Dataset entries:

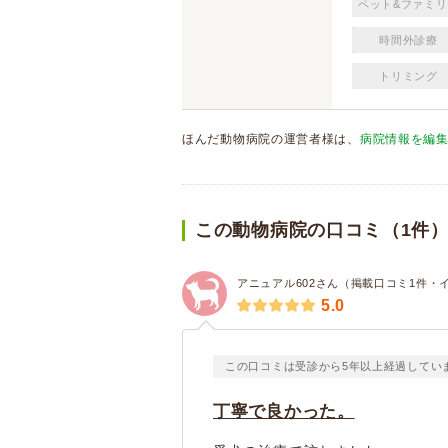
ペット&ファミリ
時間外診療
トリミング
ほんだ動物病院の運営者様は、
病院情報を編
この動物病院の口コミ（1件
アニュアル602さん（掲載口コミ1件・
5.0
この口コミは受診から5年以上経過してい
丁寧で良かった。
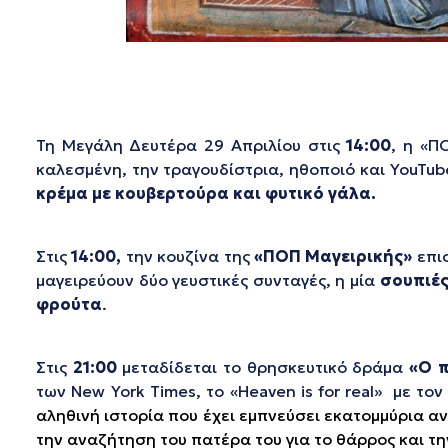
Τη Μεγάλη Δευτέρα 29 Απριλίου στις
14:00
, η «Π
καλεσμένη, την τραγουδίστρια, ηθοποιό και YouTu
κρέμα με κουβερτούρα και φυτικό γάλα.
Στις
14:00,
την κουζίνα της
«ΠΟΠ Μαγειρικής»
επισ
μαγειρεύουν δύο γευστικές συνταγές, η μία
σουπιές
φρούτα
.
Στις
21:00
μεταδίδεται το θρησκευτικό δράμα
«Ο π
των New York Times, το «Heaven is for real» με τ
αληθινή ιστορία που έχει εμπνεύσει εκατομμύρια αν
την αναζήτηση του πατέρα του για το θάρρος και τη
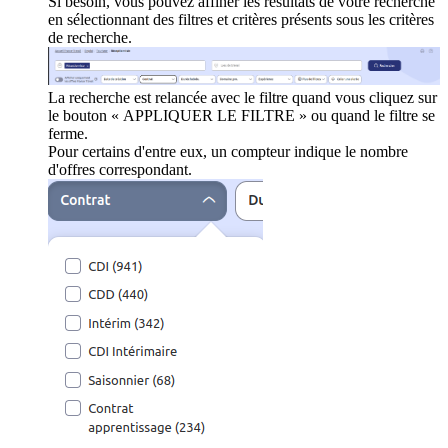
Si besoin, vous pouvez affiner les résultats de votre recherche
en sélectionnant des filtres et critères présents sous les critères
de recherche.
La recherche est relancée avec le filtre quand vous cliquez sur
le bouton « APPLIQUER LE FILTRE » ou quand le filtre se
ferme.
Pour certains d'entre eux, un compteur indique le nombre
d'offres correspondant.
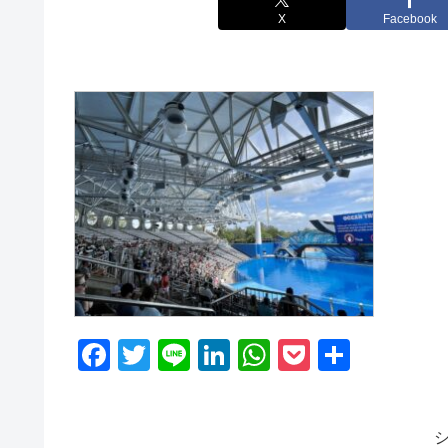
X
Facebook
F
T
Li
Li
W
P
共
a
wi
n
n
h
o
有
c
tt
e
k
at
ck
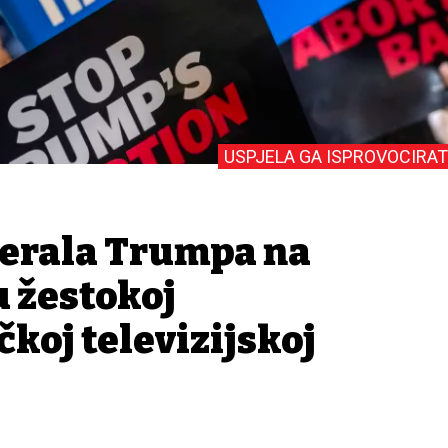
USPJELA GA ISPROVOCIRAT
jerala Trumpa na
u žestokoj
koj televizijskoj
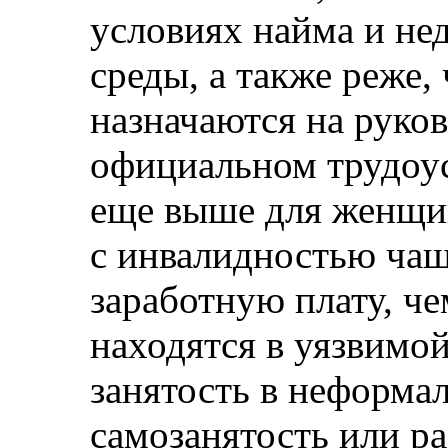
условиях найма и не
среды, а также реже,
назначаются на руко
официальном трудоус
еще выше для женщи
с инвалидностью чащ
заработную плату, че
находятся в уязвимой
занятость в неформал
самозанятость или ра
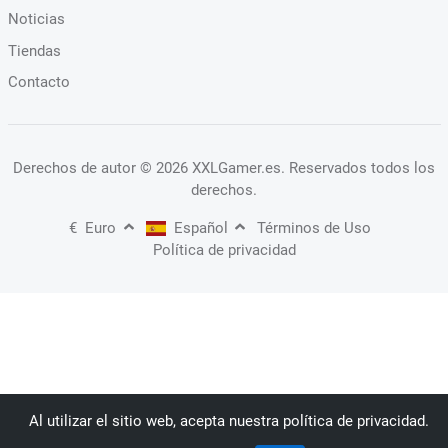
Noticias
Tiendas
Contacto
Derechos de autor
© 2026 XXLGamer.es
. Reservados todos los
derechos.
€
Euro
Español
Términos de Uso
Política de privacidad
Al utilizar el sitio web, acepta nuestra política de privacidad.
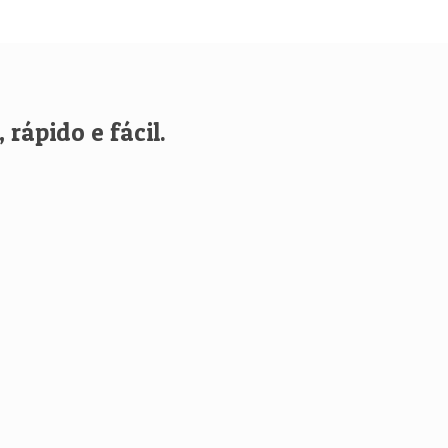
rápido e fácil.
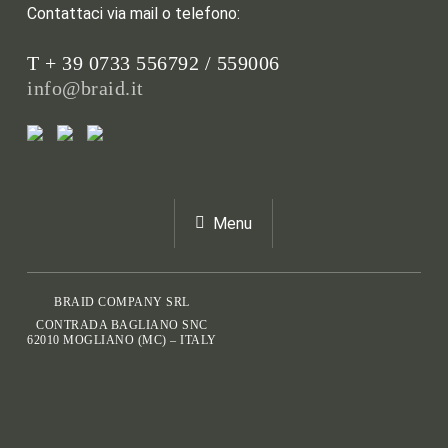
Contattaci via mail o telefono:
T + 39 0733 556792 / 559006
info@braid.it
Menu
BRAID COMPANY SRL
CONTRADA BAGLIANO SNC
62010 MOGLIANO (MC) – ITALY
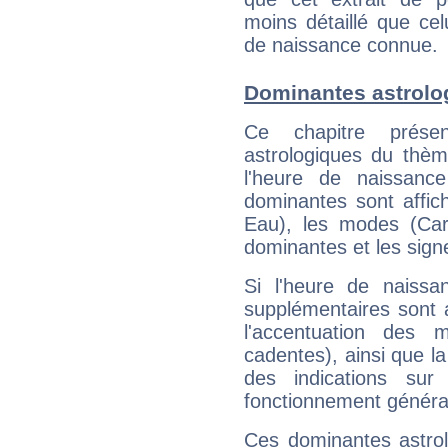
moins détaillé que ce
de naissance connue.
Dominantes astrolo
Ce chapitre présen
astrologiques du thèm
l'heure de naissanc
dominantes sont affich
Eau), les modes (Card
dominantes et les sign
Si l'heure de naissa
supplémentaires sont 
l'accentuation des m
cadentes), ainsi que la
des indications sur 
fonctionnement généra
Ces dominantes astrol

> [Instructions for the task]: Each entry above is to be restated exactly, without its images.

> [Solution to this task]:
ペット&ファミリ
時間外診療
トリミング
ほんだ動物病院の運営者様は、
病院情報を編
この動物病院の口コミ（1件
アニュアル602さん（掲載口コミ1件・
5.0
この口コミは受診から5年以上経過してい
丁寧で良かった。
Τη Μεγάλη Δευτέρα 29 Απριλίου στις
14:00
, η «Π
καλεσμένη, την τραγουδίστρια, ηθοποιό και YouTu
κρέμα με κουβερτούρα και φυτικό γάλα.
Στις
14:00,
την κουζίνα της
«ΠΟΠ Μαγειρικής»
επισ
μαγειρεύουν δύο γευστικές συνταγές, η μία
σουπιές
φρούτα
.
Στις
21:00
μεταδίδεται το θρησκευτικό δράμα
«Ο π
των New York Times, το «Heaven is for real» με τ
αληθινή ιστορία που έχει εμπνεύσει εκατομμύρια αν
την αναζήτηση του πατέρα του για το θάρρος και τη
Si besoin, vous pouvez affiner les résultats de votre recherche
en sélectionnant des filtres et critères présents sous les critères
de recherche.
La recherche est relancée avec le filtre quand vous cliquez sur
le bouton « APPLIQUER LE FILTRE » ou quand le filtre se
ferme.
Pour certains d'entre eux, un compteur indique le nombre
d'offres correspondant.
X
Facebook
F
T
Li
Li
W
P
共
a
wi
n
n
h
o
有
c
tt
e
k
at
ck
USPJELA GA ISPROVOCIRAT
jerala Trumpa na
u žestokoj
koj televizijskoj
условиях найма и не
среды, а также реже,
назначаются на руко
официальном трудоус
еще выше для женщи
с инвалидностью чащ
заработную плату, че
находятся в уязвимой
занятость в неформал
самозанятость или ра
Noticias
Tiendas
Contacto
Derechos de autor
© 2026 XXLGamer.es
. Reservados todos los
derechos.
€
Euro
Español
Términos de Uso
Política de privacidad
Al utilizar el sitio web, acepta nuestra política de privacidad.
rápido e fácil.
Contattaci via mail o telefono:
T + 39 0733 556792 / 559006
info@braid.it
Menu
BRAID COMPANY SRL
CONTRADA BAGLIANO SNC
62010 MOGLIANO (MC) – ITALY
moins détaillé que ce
de naissance connue.
Dominantes astrolo
Ce chapitre présen
astrologiques du thèm
l'heure de naissanc
dominantes sont affich
Eau), les modes (Card
dominantes et les sign
Si l'heure de naissa
supplémentaires sont 
l'accentuation des m
cadentes), ainsi que la
des indications sur 
fonctionnement généra
Ces dominantes astrol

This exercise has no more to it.